Wednesday, January 3, 2018

Digest for comp.programming.threads@googlegroups.com - 1 update in 1 topic

Intelli2 <intelli2@mama.com>: Jan 02 02:07PM -0500

Hello..
 
 
Read this about the LMAX Disruptor, it is not a general purpose
mechanism, it is not suited for all applications.
 
"You can see this in the way that producers add values to the ring: they
first reserve a slot, then later publish it. If there are two
publishers, and one pauses in the middle (e.g. because the operating
system or virtual machine does a context switch), it stalls all
consumers. A second example is that if you want to distribute work
across a pool of threads, the Disruptor can't help. The FAQ suggests
distributing work modulo the number of workers, but what happens when
one work unit is much more expensive than others for some reason? It
ends up stalling all the future work assigned to that task.
ArrayBlockingQueue, which they clobber in their benchmarks, is much more
forgiving.
 
My point is that even though their ring buffer is very well designed and
tuned for high performance, it isn't an appropriate choice for all
applications.

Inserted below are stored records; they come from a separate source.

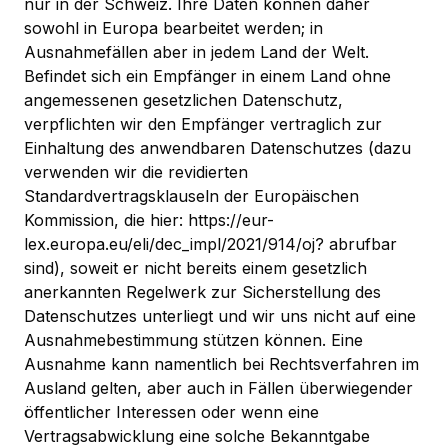
nur in der Schweiz. Ihre Daten können daher
sowohl in Europa bearbeitet werden; in
Ausnahmefällen aber in jedem Land der Welt.
Befindet sich ein Empfänger in einem Land ohne
angemessenen gesetzlichen Datenschutz,
verpflichten wir den Empfänger vertraglich zur
Einhaltung des anwendbaren Datenschutzes (dazu
verwenden wir die revidierten
Standardvertragsklauseln der Europäischen
Kommission, die hier: https://eur-
lex.europa.eu/eli/dec_impl/2021/914/oj? abrufbar
sind), soweit er nicht bereits einem gesetzlich
anerkannten Regelwerk zur Sicherstellung des
Datenschutzes unterliegt und wir uns nicht auf eine
Ausnahmebestimmung stützen können. Eine
Ausnahme kann namentlich bei Rechtsverfahren im
Ausland gelten, aber auch in Fällen überwiegender
öffentlicher Interessen oder wenn eine
Vertragsabwicklung eine solche Bekanntgabe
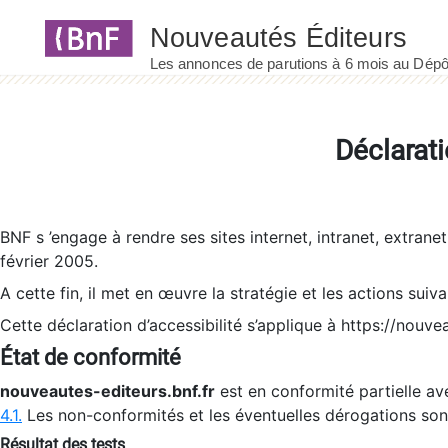
Panneau de gestion des cookies
Déclarati
BNF s ’engage à rendre ses sites internet, intranet, extrane
février 2005.
A cette fin, il met en œuvre la stratégie et les actions suiv
Cette déclaration d’accessibilité s’applique à https://nouvea
État de conformité
nouveautes-editeurs.bnf.fr
est en conformité partielle ave
4.1.
Les non-conformités et les éventuelles dérogations so
Résultat des tests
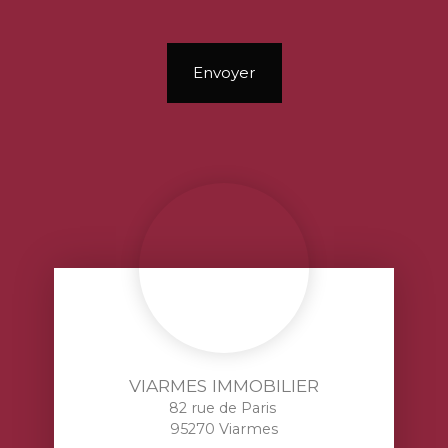
Envoyer
VIARMES IMMOBILIER
82 rue de Paris
95270 Viarmes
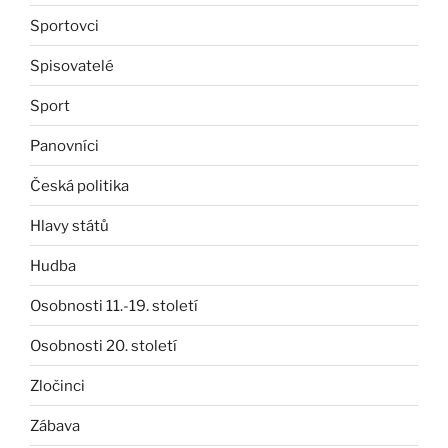
Sportovci
Spisovatelé
Sport
Panovníci
Česká politika
Hlavy států
Hudba
Osobnosti 11.-19. století
Osobnosti 20. století
Zločinci
Zábava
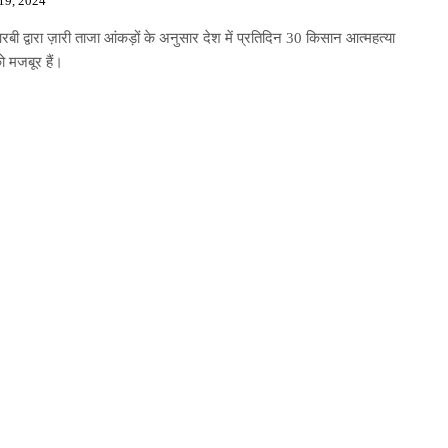
19, 2024
ी द्वारा ज़ारी ताजा आंकड़ों के अनुसार देश में प्रतिदिन 30 किसान आत्महत्या
ो मजबूर हैं।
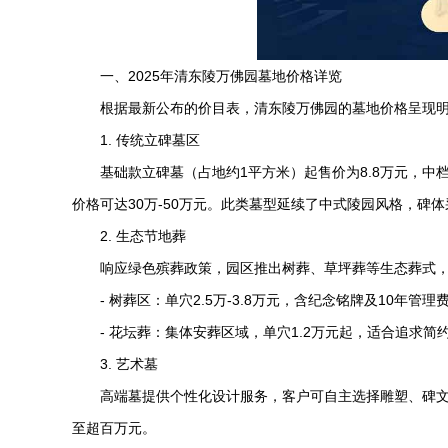
一、2025年
清东陵万佛园
墓地价格详览
根据最新公布的价目表，
清东陵万佛园
的墓地价格呈现
1. 传统立碑墓区
基础款立碑墓（占地约1平方米）起售价为8.8万元，中
价格可达30万-50万元。此类墓型延续了中式陵园风格，碑
2. 生态节地葬
响应绿色殡葬政策，园区推出树葬、草坪葬等生态葬式
- 树葬区：单穴2.5万-3.8万元，含纪念铭牌及10年管理
- 花坛葬：集体安葬区域，单穴1.2万元起，适合追求简
3. 艺术墓
高端墓提供个性化设计服务，客户可自主选择雕塑、碑文
至超百万元。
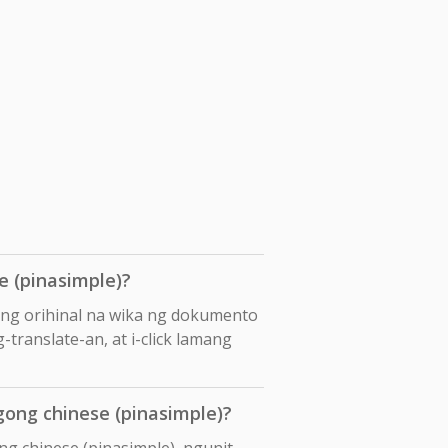
 (pinasimple)?
ang orihinal na wika ng dokumento
translate-an, at i-click lamang
ong chinese (pinasimple)?
g chinese (pinasimple), ngunit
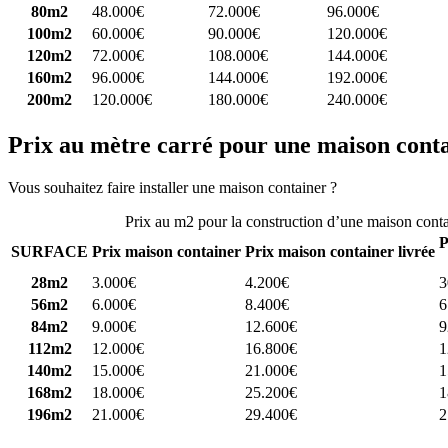
80m2
48.000€
72.000€
96.000€
100m2
60.000€
90.000€
120.000€
120m2
72.000€
108.000€
144.000€
160m2
96.000€
144.000€
192.000€
200m2
120.000€
180.000€
240.000€
Prix au mètre carré pour une maison cont
Vous souhaitez faire installer une maison container ?
Comparez 4 const
Prix au m2 pour la construction d’une maison cont
P
SURFACE
Prix maison container
Prix maison container livrée
28m2
3.000€
4.200€
3
56m2
6.000€
8.400€
6
84m2
9.000€
12.600€
9
112m2
12.000€
16.800€
1
140m2
15.000€
21.000€
1
168m2
18.000€
25.200€
1
196m2
21.000€
29.400€
2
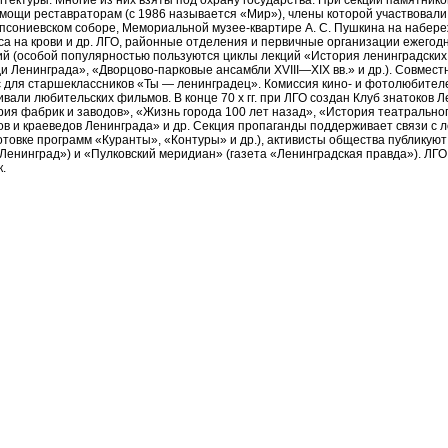
ктуры. Многие из них взяты под охрану государства. При секции памятников
мощи реставраторам (с 1986 называется «Мир»), члены которой участвовали
сониевском соборе, Мемориальной музее-квартире А. С. Пушкина на набережно
а на крови и др. ЛГО, районные отделения и первичные организации ежегод
рсий (особой популярностью пользуются циклы лекций «История ленинградских
ди Ленинграда», «Дворцово-парковые ансамбли XVIII—XIX вв.» и др.). Совмес
 для старшеклассников «Ты — ленинградец». Комиссия кино- и фотолюбител
вали любительских фильмов. В конце 70 х гг. при ЛГО создан Клуб знатоков 
рия фабрик и заводов», «Жизнь города 100 лет назад», «История театрально
ов и краеведов Ленинграда» и др. Секция пропаганды поддерживает связи с 
отовке программ «Куранты», «Контуры» и др.), активисты общества публикуют
енинград») и «Пулковский меридиан» (газета «Ленинградская правда»). ЛГО 
.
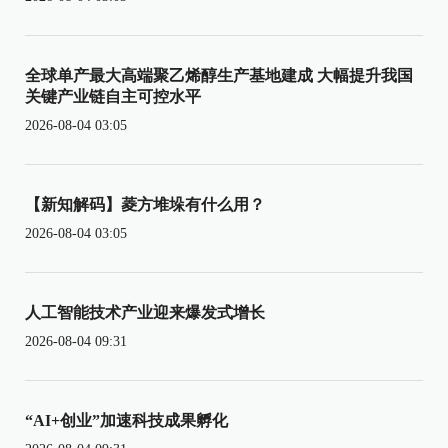
全球单产最大高端聚乙烯醇生产基地建成 大幅提升我国
关键产业链自主可控水平
2026-08-04 03:05
【新知解码】菱方堆垛有什么用？
2026-08-04 03:05
人工智能技术产业迎来爆发式增长
2026-08-04 09:31
“AI+创业”加速科技成果孵化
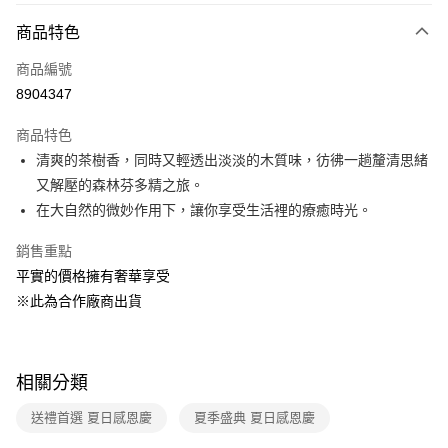
商品特色
Apple Pay
商品編號
悠遊付
8904347
Google Pay
商品特色
全盈+PAY
清爽的茶樹香，同時又輕透出淡淡的木質味，彷彿一趟釐清思緒
大哥付你分期
又解壓的森林芬多精之旅。
相關說明
在大自然的微妙作用下，讓你享受生活裡的療癒時光。
【大哥付你分期使用說明】
ATM付款
1.本服務由台灣大哥大提供，台灣大哥大用戶可立即使用無須另外申請。
銷售重點
2.付款方式選擇「大哥付你分期」，訂單成立後會自動跳轉到大哥付的交易
平實的價格擁有奢華享受
流程，驗證手機門號後，選擇欲分期的期數、繳款截止日，確認付款後即完
運送方式
※此為合作廠商出貨
成交易。
3.實際核准額度、可分期數及費用金額請依後續交易確認頁面所載為準。
宅配【父親節大回饋】限時$299免運
4.訂單成立30分鐘內，如未前往確認交易或遇審核未通過，訂單將自動取
每筆NT$150，滿NT$299(含以上)免運費
消。如遇「轉專審核」未通過狀況，表示未達大哥付你分期系統評分，恕無
法說明評估內容。
相關分類
【繳款方式說明】
1.分期款項不併入電信帳單，「大哥付你分期」於每月結算日後寄送繳費提
送禮首選 夏日感恩慶
夏季盛典 夏日感恩慶
醒簡訊。
2.透過簡訊連結打開帳單後，可選擇「超商條碼／台灣大直營門市／銀行轉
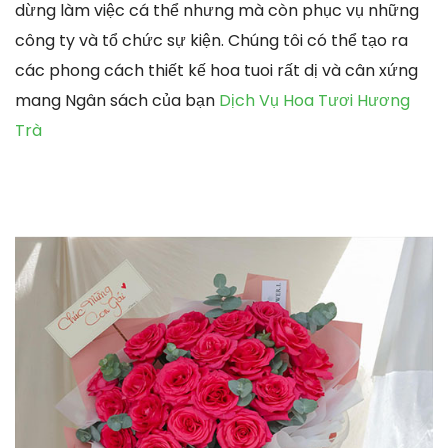
dừng làm việc cá thể nhưng mà còn phục vụ những
công ty và tổ chức sự kiện. Chúng tôi có thể tạo ra
các phong cách thiết kế hoa tuoi rất dị và cân xứng
mang Ngân sách của bạn
Dịch Vụ Hoa Tươi Hương
Trà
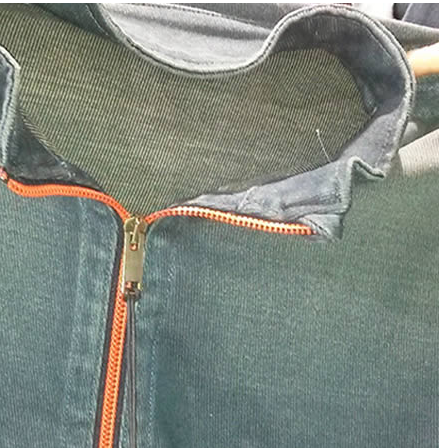
Estilo
Radiant Earth será a cor d
de 2028 da WGSN
Radar GBLjeans
24 de março de 2026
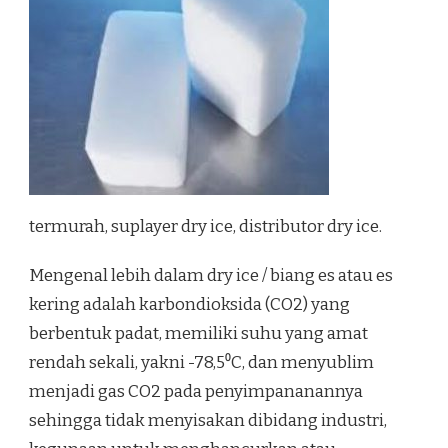
termurah, suplayer dry ice, distributor dry ice.
Mengenal lebih dalam dry ice / biang es atau es
kering adalah karbondioksida (CO2) yang
berbentuk padat, memiliki suhu yang amat
rendah sekali, yakni -78,5⁰C, dan menyublim
menjadi gas CO2 pada penyimpananannya
sehingga tidak menyisakan dibidang industri,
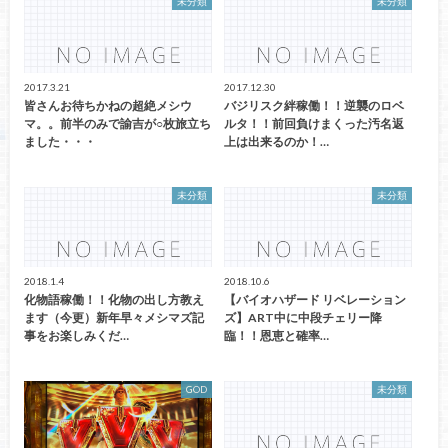
未分類
未分類
2017.3.21
2017.12.30
皆さんお待ちかねの超絶メシウ
バジリスク絆稼働！！逆襲のロベ
マ。。前半のみで諭吉が○枚旅立ち
ルタ！！前回負けまくった汚名返
ました・・・
上は出来るのか！…
未分類
未分類
2018.1.4
2018.10.6
化物語稼働！！化物の出し方教え
【バイオハザード リベレーション
ます（今更）新年早々メシマズ記
ズ】ART中に中段チェリー降
事をお楽しみくだ…
臨！！恩恵と確率…
GOD
未分類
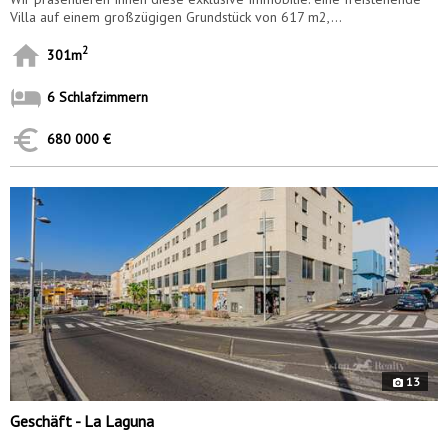
Villa auf einem großzügigen Grundstück von 617 m2,...
2
301m
6 Schlafzimmern
680 000 €
8591
13
Geschäft - La Laguna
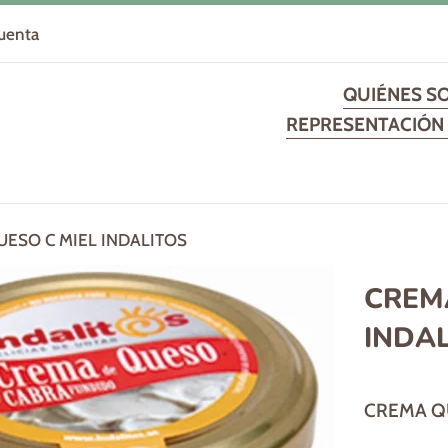
cuenta
QUIÉNES S
REPRESENTACIÓN 
ESO C MIEL INDALITOS
CREM
INDA
Precio
CREMA QU
habitual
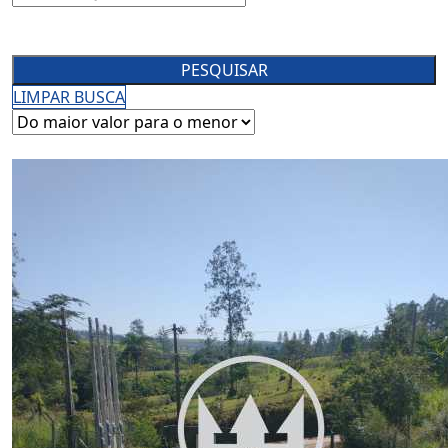
PESQUISAR
LIMPAR BUSCA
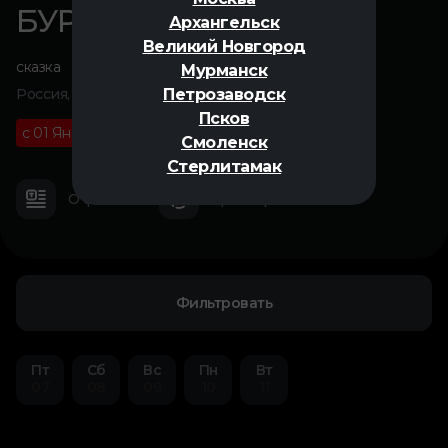
БУРАТИНО
Архангельск
Великий Новгород
сказка
Мурманск
Петрозаводск
Россия, 2025
Псков
с 01 Января
6+
01 ч 55 м
Смоленск
Стерлитамак
О фильме
Трейлер
Фильтровать
Пт
Сб
Вс
Пн
Вт
07
08
09
10
11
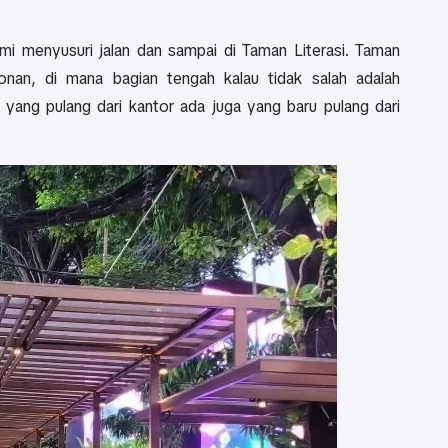
ami menyusuri jalan dan sampai di Taman Literasi. Taman
nan, di mana bagian tengah kalau tidak salah adalah
yang pulang dari kantor ada juga yang baru pulang dari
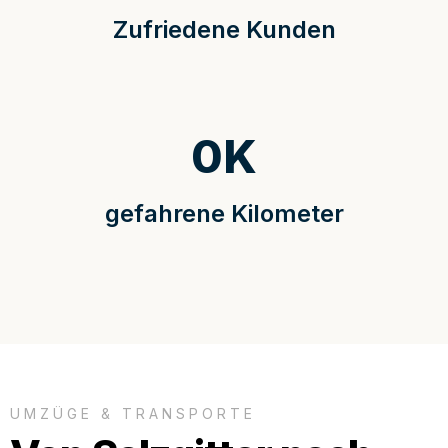
Zufriedene Kunden
0
K
gefahrene Kilometer
UMZÜGE & TRANSPORTE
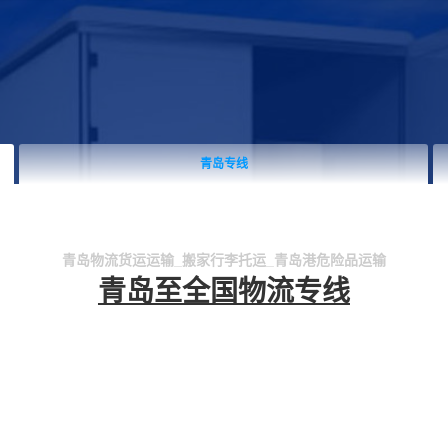
青岛专线
青岛物流货运运输_搬家行李托运_青岛港危险品运输
青岛至全国物流专线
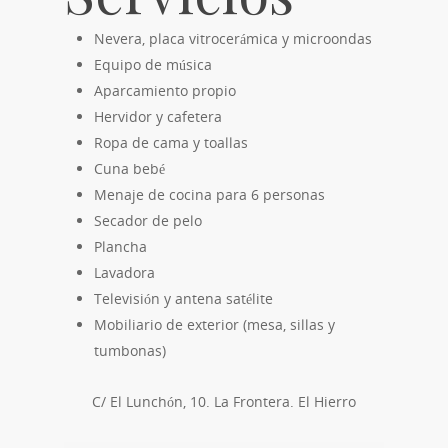
Nevera, placa vitrocerámica y microondas
Equipo de música
Aparcamiento propio
Hervidor y cafetera
Ropa de cama y toallas
Cuna bebé
Menaje de cocina para 6 personas
Secador de pelo
Plancha
Lavadora
Televisión y antena satélite
Mobiliario de exterior (mesa, sillas y
tumbonas)
C/ El Lunchón, 10. La Frontera. El Hierro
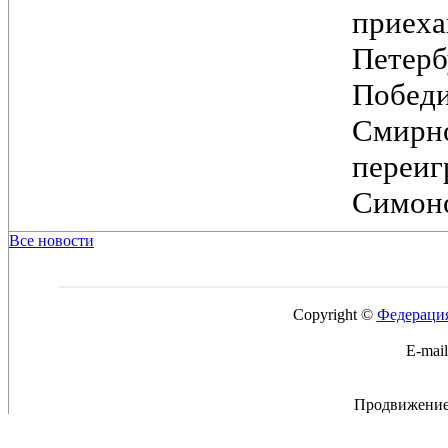
при
Петер
Побед
Смирн
переи
Симоно
Все новости
Copyright ©
Федерация
E-mai
Продвижение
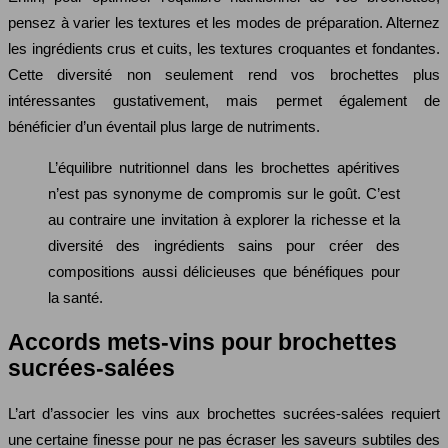
pensez à varier les textures et les modes de préparation. Alternez
les ingrédients crus et cuits, les textures croquantes et fondantes.
Cette diversité non seulement rend vos brochettes plus
intéressantes gustativement, mais permet également de
bénéficier d’un éventail plus large de nutriments.
L’équilibre nutritionnel dans les brochettes apéritives
n’est pas synonyme de compromis sur le goût. C’est
au contraire une invitation à explorer la richesse et la
diversité des ingrédients sains pour créer des
compositions aussi délicieuses que bénéfiques pour
la santé.
Accords mets-vins pour brochettes
sucrées-salées
L’art d’associer les vins aux brochettes sucrées-salées requiert
une certaine finesse pour ne pas écraser les saveurs subtiles des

However, if you have producer/consumer queues in your
code, you probably should look to see if Disruptors will match your
needs, and anyone interested in high performance code should read their
paper and/or blog posts."
 
Read more here:
 
http://www.evanjones.ca/lmax-disruptor.html
 
 
This is why i have come with my scalable C++ FIFO queues here:
 
https://sites.google.com/site/aminer68/scalable-fifo-queues-for-c
 
 
And I am actually finishing implemeting my new inventions that are a
scalable Waifree FIFO queue and a scalable Lockfree FIFO queue.
 
 
Please stay tuned !
 
Thank you,
Amine Moulay Ramdane.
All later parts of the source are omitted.